Il fut le premier à se jeter dans la chaleur réconfortante de l'eau. Elle se teinta presque immédiatement de noir, alors qu'il frottait ses os pour faire disparaître le plus possible la poussière et la boue qui les avaient tâché. Ce moment de pur bonheur dura une petite vingtaine de minutes avant qu'il ne se décide enfin à en sortir. Alors qu'il s'essuyait devant le miroir, sa silhouette l'interpella. Une légère fissure était visible sur ses côtes.


"Qu'est-ce que... ?"


Il passa la main sur son reflet avant de baisser les yeux. Il n'y avait absolument rien. Il recula précipitamment. Son œil vira au bleu et il lança un os de toutes ses forces dans le miroir qui explosa en morceaux. Essoufflé, il se laissa tomber contre le mur et serra ses jambes contre lui. Ce n'était pas réel, ce n'était pas réel, ce n'était pas réel. Son père le lui avait assuré. Toutes ces visions étranges qu'il voyait n'existaient pas. Tout était dans sa tête. Elles ne l'avaient pas embêté depuis leur départ, pourquoi maintenant ? Ses mains tremblaient. 


"Sans ? appela la voix de Papyrus derrière la porte. Tu vas bien ? Tu t'es fait mal ?"


Il effaça les larmes d'un bleu translucide qui coulaient le long de ses orbites et calma les pulsations affolées de son âme. Papyrus ne devait pas le voir comme ça. Il devait rester fort pour lui. Il ne fallait pas qu'il s'inquiète.


"Sans ? s'affola la voix. Sans, tu me fais peur, réponds ! C'est pas drôle !

— Je... Je vais bien, répondit-il d'une voix tremblante.
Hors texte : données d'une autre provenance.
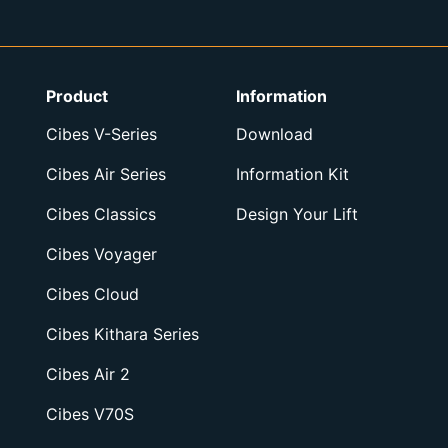
Product
Information
Cibes V-Series
Download
Cibes Air Series
Information Kit
Cibes Classics
Design Your Lift
Cibes Voyager
Cibes Cloud
Cibes Kithara Series
Cibes Air 2
Cibes V70S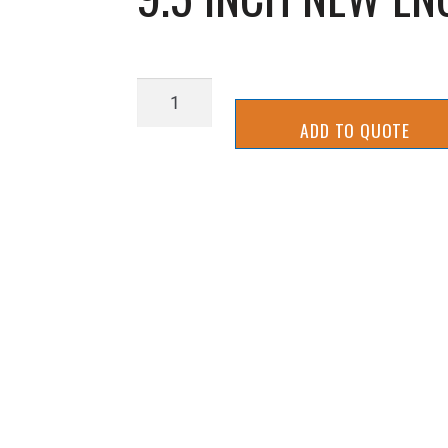
9.5
INCH
ADD TO QUOTE
NEW
ENGLAND
SLICER
BLADE
quantity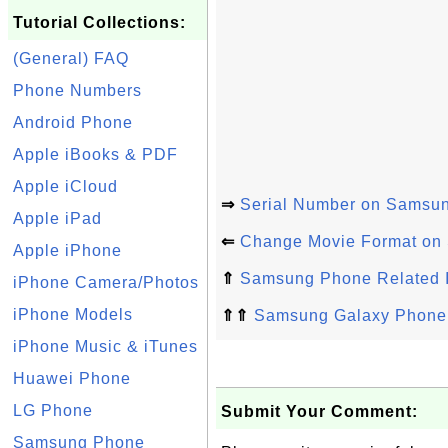
Tutorial Collections:
(General) FAQ
Phone Numbers
Android Phone
Apple iBooks & PDF
Apple iCloud
⇒
Serial Number on Samsu
Apple iPad
⇐
Change Movie Format on
Apple iPhone
⇑
Samsung Phone Related 
iPhone Camera/Photos
iPhone Models
⇑⇑
Samsung Galaxy Phone 
iPhone Music & iTunes
Huawei Phone
LG Phone
Submit Your Comment:
Samsung Phone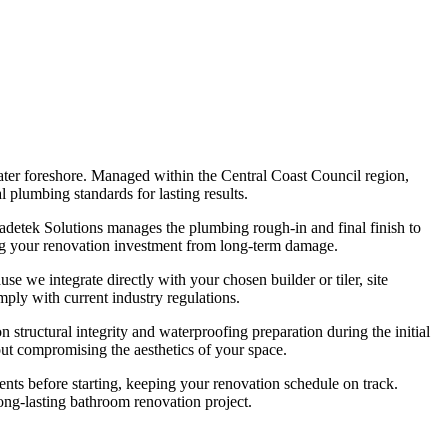
ater foreshore. Managed within the Central Coast Council region,
 plumbing standards for lasting results.
detek Solutions manages the plumbing rough-in and final finish to
ing your renovation investment from long-term damage.
e we integrate directly with your chosen builder or tiler, site
ply with current industry regulations.
tructural integrity and waterproofing preparation during the initial
hout compromising the aesthetics of your space.
nts before starting, keeping your renovation schedule on track.
long-lasting bathroom renovation project.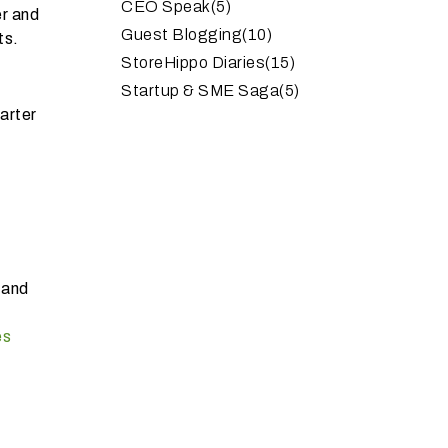
CEO Speak
(5)
er and
Guest Blogging
(10)
ts.
StoreHippo Diaries
(15)
Startup & SME Saga
(5)
arter
 and
es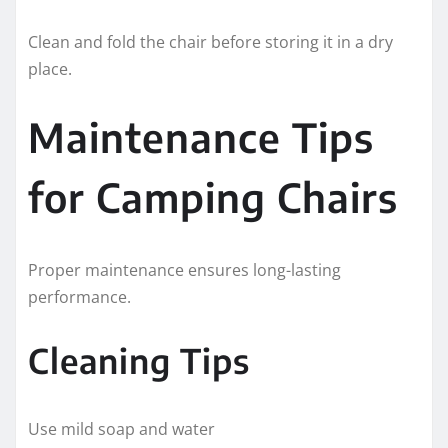
Clean and fold the chair before storing it in a dry
place.
Maintenance Tips
for Camping Chairs
Proper maintenance ensures long-lasting
performance.
Cleaning Tips
Use mild soap and water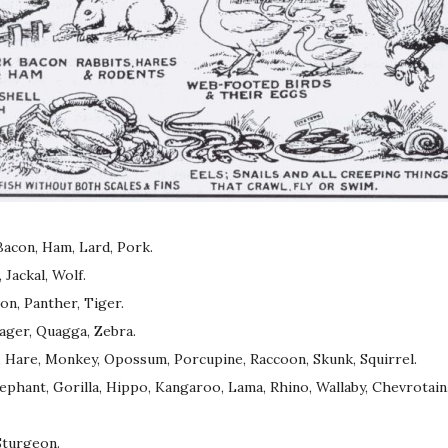
Bacon, Ham, Lard, Pork.
Jackal, Wolf.
on, Panther, Tiger.
ager, Quagga, Zebra.
 Hare, Monkey, Opossum, Porcupine, Raccoon, Skunk, Squirrel.
lephant, Gorilla, Hippo, Kangaroo, Lama, Rhino, Wallaby, Chevrotain
 Sturgeon.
Je suis juste tombé du tabouret en me lavant les dents.

— Fais attention, le réprimanda-t-il gentiment. Tu sais que tu ne peux pas te faire mal."


Il se releva et vint lui ouvrir la porte. Papyrus ouvrit grand les yeux en remarquant immédiatement les éclats de miroir dans la pièce et l'os perdu dans le mur qu'il avait complètement oublié. Sans ne lui laissa pas le temps d'y penser et le tira dans la pièce. Il nettoya rapidement la baignoire et fit couler un autre bain. Papyrus le laissa le déshabiller, silencieux. Il pouvait sentir ses méninges cogiter férocement et il s'en voulut immédiatement.
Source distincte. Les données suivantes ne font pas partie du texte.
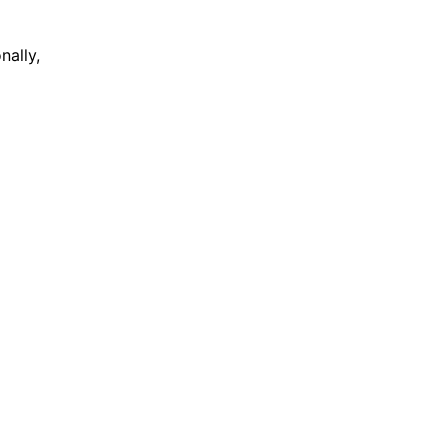
nally,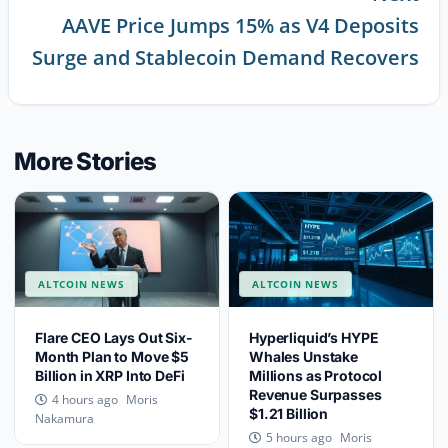
AAVE Price Jumps 15% as V4 Deposits
Continue
Surge and Stablecoin Demand Recovers
Reading
More Stories
ALTCOIN NEWS
ALTCOIN NEWS
Flare CEO Lays Out Six-
Hyperliquid’s HYPE
Month Plan to Move $5
Whales Unstake
Billion in XRP Into DeFi
Millions as Protocol
Revenue Surpasses
Moris
4 hours ago
$1.21 Billion
Nakamura
Moris
5 hours ago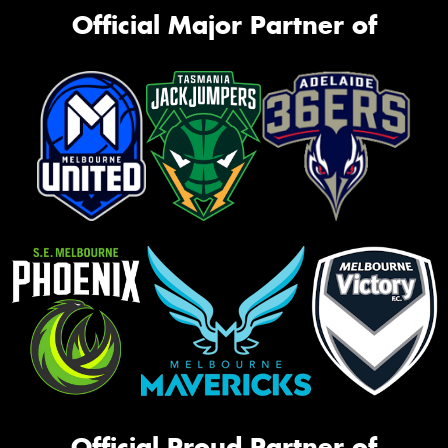
Official Major Partner of
Official Proud Partner of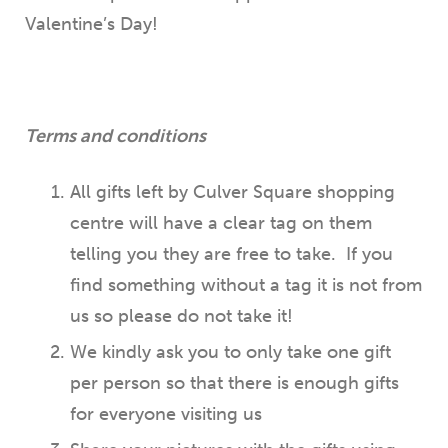
Valentine’s Day!
Terms and conditions
All gifts left by Culver Square shopping
centre will have a clear tag on them
telling you they are free to take. If you
find something without a tag it is not from
us so please do not take it!
We kindly ask you to only take one gift
per person so that there is enough gifts
for everyone visiting us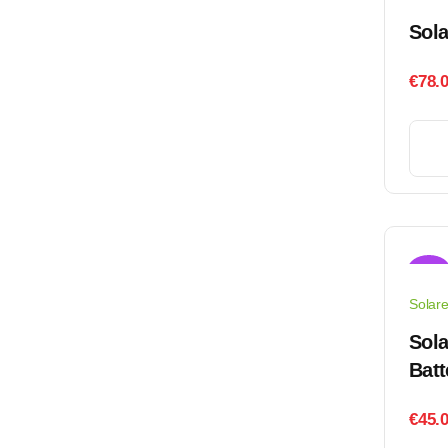
Sol
€
78.
Sale!
Solar
Sola
Batt
€
45.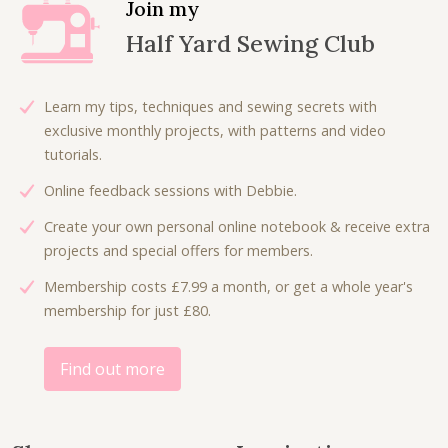
Join my
r
i
p
r
Half Yard Sewing Club
i
c
r
i
c
e
i
c
e
i
c
e
Learn my tips, techniques and sewing secrets with
w
s
e
i
exclusive monthly projects, with patterns and video
a
:
w
s
tutorials.
s
£
a
:
:
6
Online feedback sessions with Debbie.
s
£
£
.
:
4
Create your own personal online notebook & receive extra
9
0
£
.
projects and special offers for members.
.
0
8
5
0
.
Membership costs £7.99 a month, or get a whole year's
.
0
0
membership for just £80.
0
.
.
0
.
Find out more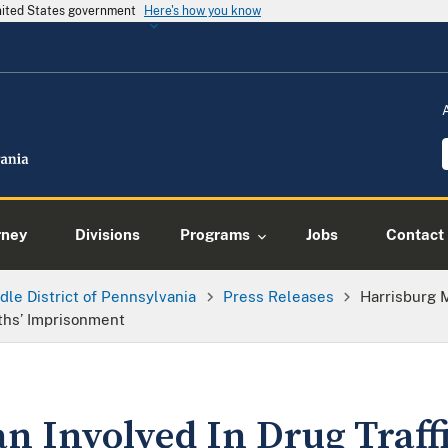
United States government
Here's how you know
rney
Divisions
Programs
Jobs
Contact
dle District of Pennsylvania
Press Releases
Harrisburg M
ths’ Imprisonment
n Involved In Drug Traff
Il attrapa le petit squelette à bout de bras et le mit au-dessus de l'eau.


"Tu sais ce que dit un squelette quand il raconte une blague à un phoque ?

— Sans, tes blagues sont nulles, râla son frère. ... Je ne sais pas ?

— Os-tarie."


Il leva les yeux en l'air et lâcha un soupir mélo-dramatique lorsque Sans le mit enfin à l'eau après cette séance de torture. Papyrus pouffa avant de rire de bon coeur en lui serrant le bras dans un câlin. Sans l'aida à se laver, puis laissa la place à Undyne et à l'humain, assez grands pour se débrouiller sans son aide. Alors que le soleil se couchait, les enfants profitèrent enfin d'un vrai repas qui calma temporairement les cris de détresse de leurs estomacs.


Après manger, Sans laissa les petits jouer sur le tapis avec ce qu'ils avaient trouvé dans la chambre. Même Undyne, d'abord réticente, finit par se laisser aller un peu. Le jeu de rôle de Papyrus était trop convaincant pour passer à côté. Epuisé, l'aîné resta dans le canapé, sous la couette. Il gardait ses yeux se fermer doucement mais tenait bon le temps qu'ils soient assez fatigués pour le rejoindre. Les voir rire et s'amuser à l'écart de la guerre lui réchauffa un peu le coeur. Lui avait abandonné son rôle d'enfant depuis bien longtemps.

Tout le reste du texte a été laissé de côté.